§ What is being asked
Search each line below for the word "Power" and list those that contain it.

§ Dataset records
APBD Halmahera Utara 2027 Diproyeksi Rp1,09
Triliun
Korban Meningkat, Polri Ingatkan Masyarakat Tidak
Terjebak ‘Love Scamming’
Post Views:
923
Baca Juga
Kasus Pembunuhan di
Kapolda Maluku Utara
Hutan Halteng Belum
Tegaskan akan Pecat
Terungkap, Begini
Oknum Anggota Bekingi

==

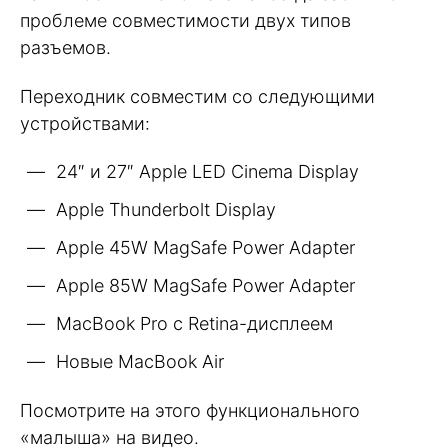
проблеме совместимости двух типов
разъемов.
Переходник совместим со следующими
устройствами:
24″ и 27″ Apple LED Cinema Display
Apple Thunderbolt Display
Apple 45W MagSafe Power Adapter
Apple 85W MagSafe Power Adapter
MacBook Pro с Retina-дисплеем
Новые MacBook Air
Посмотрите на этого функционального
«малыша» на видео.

§ Output of the exercise
Apple 45W MagSafe Power Adapter
Apple 85W MagSafe Power Adapter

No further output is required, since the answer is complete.